By the time I finished my third beer, my face was smeared with a loopy grin. Bobby and I erupted in a deep belly laugh, two kids finding momentary escape from the emotional poverty of our childhoods. For the moment anyway anger, fear and self-loathing were banished —everything was alright.
Self Medication
What followed was years of self-medication, alcohol and an assortment of various drugs in an effort to deal with the emotional pain of my trauma. In my early twenties I started using cocaine to try to balance my increasingly sloppy, blackout drinking. Then, I made the single worst decision of my life to smoke cocaine. This created a ravenous insatiable need for nothing but more. Suddenly things that mattered, didn’t matter at all. Being a husband and a father and all the responsibilities related to those roles were relegated to a distant backseat with a pile of other neglected priorities. I would work sometimes, but only as long as it didn’t get in the way of my smoking cocaine. I just had to have more.
Money was just paper shit I traded in for cocaine. All its other uses, ones that are considered integral to most people, such as food, shelter and diapers for my daughter became secondary to my drug habit. The most important thing became getting more. Things that I prided myself on not doing, became things that I did, all the time: Lying, stealing, using during the day and using at work. Cocaine hijacked my beliefs and values and preoccupied my thoughts. People who loved me and who I loved in return became chess pieces I manipulated to get more cocaine.
More and Consequences be Damned!
Wanting more, having to have more and putting it ahead of things that are important eventually means you end up in a shit pile. You can see it coming, but you lie to yourself and tell yourself that somehow you can manage, or maybe you tell yourself you’ll worry about all that stuff later after you get done doing more. I’ll get high first and let my future self worry about the consequences. When the high and I’d crash, crushing guilt would follow.

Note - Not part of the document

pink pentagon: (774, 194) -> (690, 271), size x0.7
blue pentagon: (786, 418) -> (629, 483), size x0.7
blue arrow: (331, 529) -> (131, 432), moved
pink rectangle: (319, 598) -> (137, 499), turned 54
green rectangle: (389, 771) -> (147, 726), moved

And then, one day you realize that your life has become completely unglued and all the things you ignored, took from, lied about and stole from are gone.

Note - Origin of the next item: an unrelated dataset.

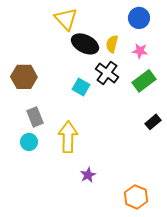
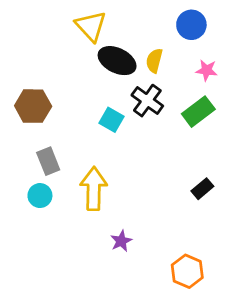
pink star: (140, 51) -> (207, 70), moved
black rectangle: (153, 122) -> (202, 189), moved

For me this meant divorce, loss of custody for a time, health issues, bankrupting myself and having the IRS come after me. I was overwhelmed by the consequences of my use. My life was scorched earth. I woke up one morning exhausted and hungover after having drunkenly lost my temper at a family gathering. I had to be restrained from going after my estranged wife. The shame was a hefty weight. I realized I had no answers for myself. Cocaine and alcohol had stripped my of my dignity and self-respect. It was time for a change.
Freedom
I made a few phone calls and got myself into treatment. Treatment wasn’t easy, my body and mind still screamed for alcohol and cocaine and I wasn’t confident I could recover. But every day I dug in and learned what I could. I started to face the emotions I’d been running from for years. When I completed the program, I came out and worked hard on my recovery. I rebuilt the values stolen from me by alcohol and cocaine: honesty, responsibility, family, loyalty and work ethic.

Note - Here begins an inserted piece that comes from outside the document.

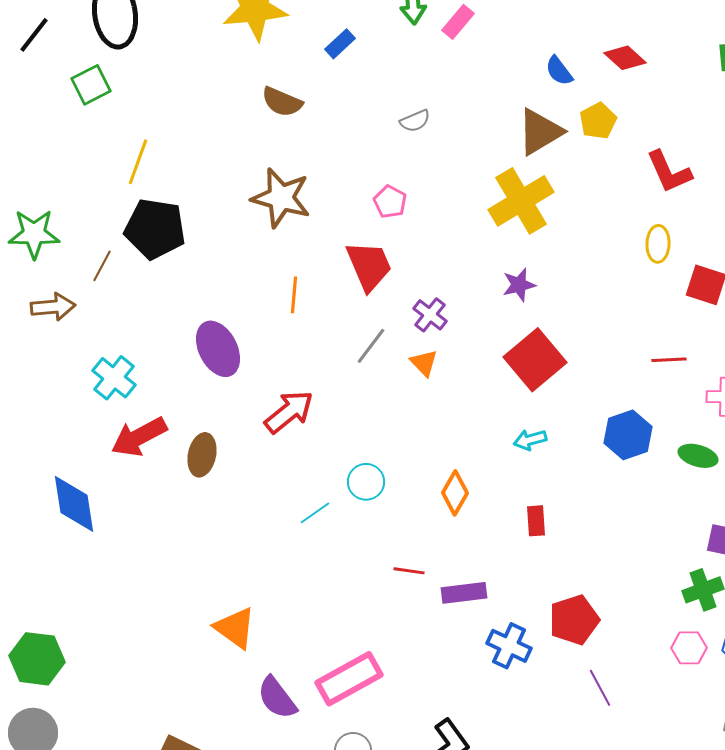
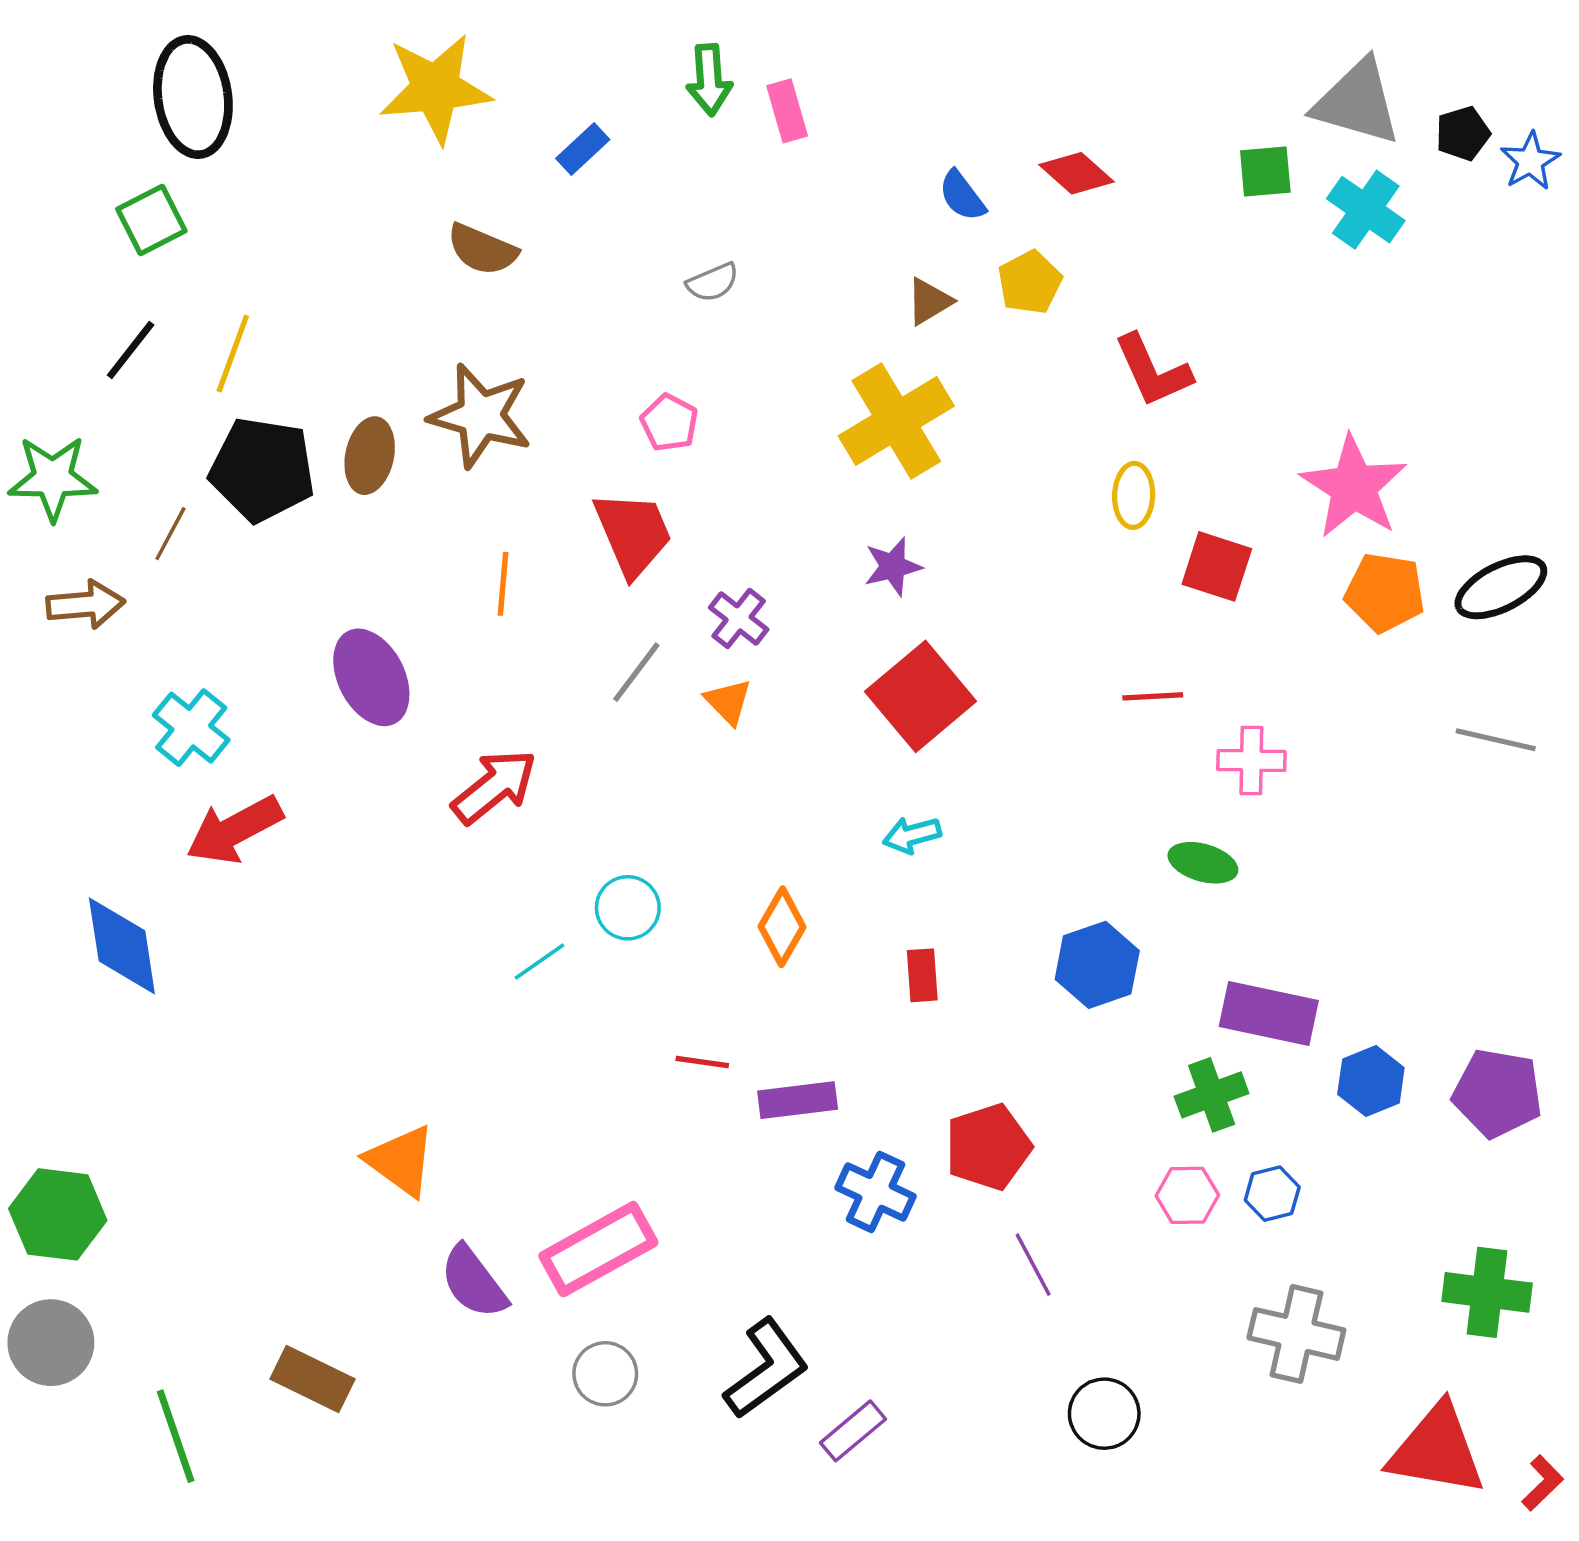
pink rectangle: (458, 22) -> (787, 111), turned -56
black line: (34, 35) -> (131, 350), moved
brown triangle: (540, 132) -> (929, 301), size x0.6
blue hexagon: (628, 435) -> (1097, 965), moved
brown ellipse: (202, 455) -> (370, 456), moved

I got out of treatment and prioritized my recovery every day by going to meetings, therapy and group therapy. I took the counsel of others who had years of recovery. My first year was a rock fight as I finally faced the consequences of my use. There was a lot of mess to clean up, but slowly, things got better. Eventually I could look myself in the mirror and be proud of what I saw.
I stay sober today knowing that recovery equals freedom. I never want alcohol and cocaine to take control of my life again.